Carnivorous Plant Clone Wiki
Awaiting Mike's review. This entry was AI-extracted from forum posts. Treat specifics as a working draft until reviewed.

cephalotus follicularis

Cephalotus follicularis Northcliffe (WS)

WA, Australia

Collector
Brad Taylor / John Yates (original wild seed distributors)
First described
2025
Type
single clone wild locality imported
Cultivar
'Northcliffe (WS)'

Origin

A Cephalotus follicularis clone from Northcliffe, Western Australia. Mike's plant traces to wild seed originally distributed by Brad Taylor / John Yates. Mike imported the plant — extremely rare in US cultivation despite being held by a few growers (typically without distributable divisions).

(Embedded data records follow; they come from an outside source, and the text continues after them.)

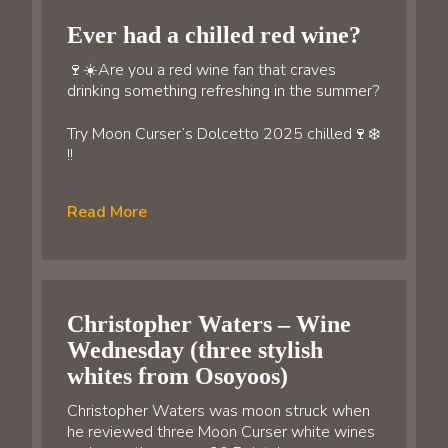
Ever had a chilled red wine?
🍷☀️Are you a red wine fan that craves
drinking something refreshing in the summer?
Try Moon Curser’s Dolcetto 2025 chilled🍷❄️
!!
Read More
Christopher Waters – Wine
Wednesday (three stylish
whites from Osoyoos)
Christopher Waters was moon struck when
he reviewed three Moon Curser white wines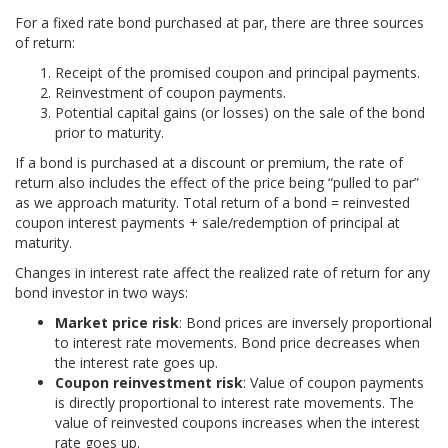
For a fixed rate bond purchased at par, there are three sources
of return:
Receipt of the promised coupon and principal payments.
Reinvestment of coupon payments.
Potential capital gains (or losses) on the sale of the bond
prior to maturity.
If a bond is purchased at a discount or premium, the rate of
return also includes the effect of the price being “pulled to par”
as we approach maturity. Total return of a bond = reinvested
coupon interest payments + sale/redemption of principal at
maturity.
Changes in interest rate affect the realized rate of return for any
bond investor in two ways:
Market price risk
: Bond prices are inversely proportional
to interest rate movements. Bond price decreases when
the interest rate goes up.
Coupon reinvestment risk
: Value of coupon payments
is directly proportional to interest rate movements. The
value of reinvested coupons increases when the interest
rate goes up.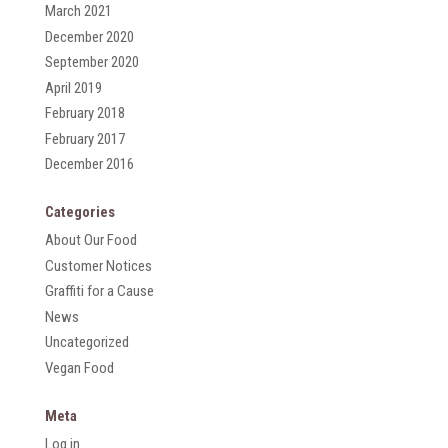
March 2021
December 2020
September 2020
April 2019
February 2018
February 2017
December 2016
Categories
About Our Food
Customer Notices
Graffiti for a Cause
News
Uncategorized
Vegan Food
Meta
Log in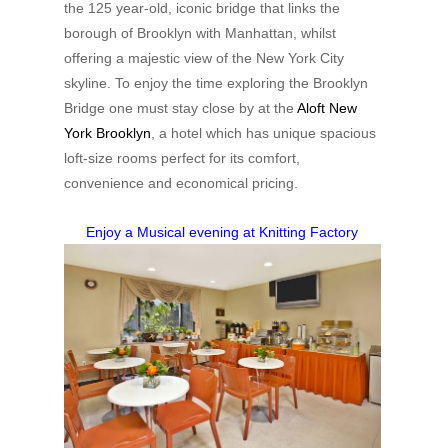
the 125 year-old, iconic bridge that links the
borough of Brooklyn with Manhattan, whilst
offering a majestic view of the New York City
skyline. To enjoy the time exploring the Brooklyn
Bridge one must stay close by at the
Aloft New
York Brooklyn
, a hotel which has unique spacious
loft-size rooms perfect for its comfort,
convenience and economical pricing.
Enjoy a Musical evening at Knitting Factory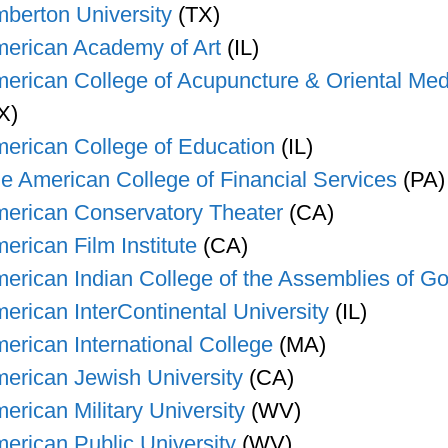
berton University
(TX)
erican Academy of Art
(IL)
erican College of Acupuncture & Oriental Med
X)
erican College of Education
(IL)
e American College of Financial Services
(PA)
erican Conservatory Theater
(CA)
erican Film Institute
(CA)
erican Indian College of the Assemblies of G
erican InterContinental University
(IL)
erican International College
(MA)
erican Jewish University
(CA)
erican Military University
(WV)
erican Public University
(WV)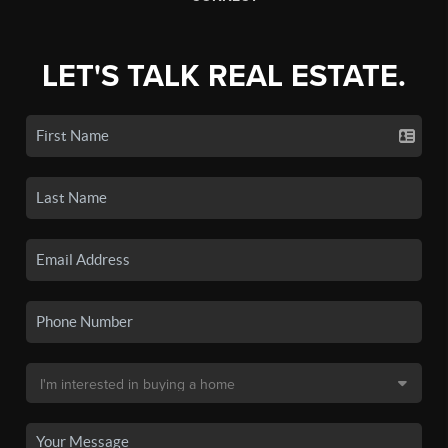
LET'S TALK REAL ESTATE.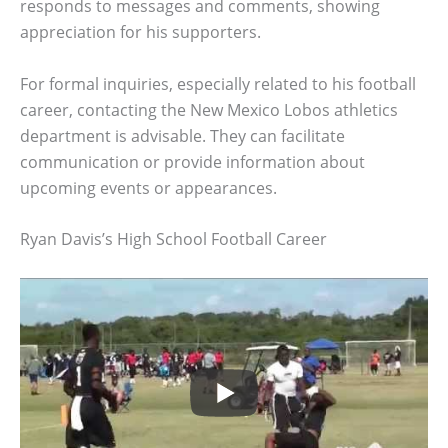
responds to messages and comments, showing
appreciation for his supporters.
For formal inquiries, especially related to his football
career, contacting the New Mexico Lobos athletics
department is advisable. They can facilitate
communication or provide information about
upcoming events or appearances.
Ryan Davis’s High School Football Career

A few notes on the broader Northcliffe situation:

  • Several distinct Northcliffe clones are in cultivation, plus a problematic supply of selfed-seedlings that will create downstream identification confusion.
  • Mike's clone appears different from European-circulating Northcliffe clones.
  • Like Coalmine Beach, Northcliffe shows individual-level variation — some plants from the site are superior to others. Mike's clone is, in his judgment, the best he's seen.

Standout traits

  • Black teeth — rare expression. Only Denbarker 3 (D3) shows this in Mike's collection without artificial-suntan light.
  • Vigorous, large traps, very colorful.
  • Possibly giant — preliminary, plant not yet at vegetative maturity.
  • Moderate PM tolerance — not bulletproof.

Cultivation lesson from this clone

  • Mike's mother plant was tiny when divided in winter 2024-2025. Roots zero, stem tuber barely present.
  • Heavy feeding gave fast growth → and triggered increased sudden cephalotus death syndrome.
  • Mike pulled back to moderate feeding.
  • Slow and steady wins the race with this genus.

Standout traits

  • Mike's view: 'the very best Northcliffe clone I've ever seen.'
  • Vigorous, showy, large traps, very colorful.
  • BLACK TEETH — only 2 clones in Mike's collection currently express this trait without artificial-suntan light: this clone and Denbarker 3.
  • Moderate tolerance to powdery mildew (PM) — not the most susceptible, but not bulletproof either.
  • Possibly a giant — too early to confirm; trap size already impressive given the small plant.
  • lushgrows: 'like Round Boy and UC Davis cultivars had a baby.'

Cultivation

Mike's growth-pace lesson on this clone:

  • Divided last winter (2024-2025); plant was less than half its later size, with zero roots and a barely-present stem tuber.
  • Aggressive feeding initially → fast growth, but increased rate of sudden cephalotus death syndrome.
  • Mike toned down feeding to a moderate-but-good growth rate.
  • Slow and steady wins the race with Cephalotus.

PM management: maintain air movement; stagnant air + ripe conditions will let PM jack up the plant despite moderate resistance.

Photos (6)

Naming

"Northcliffe (WS)" — site name + Mike's working designation. The "(WS)" is likely a clone designator from the Brad Taylor / John Yates seed batch series, but Mike doesn't define the abbreviation in the source thread.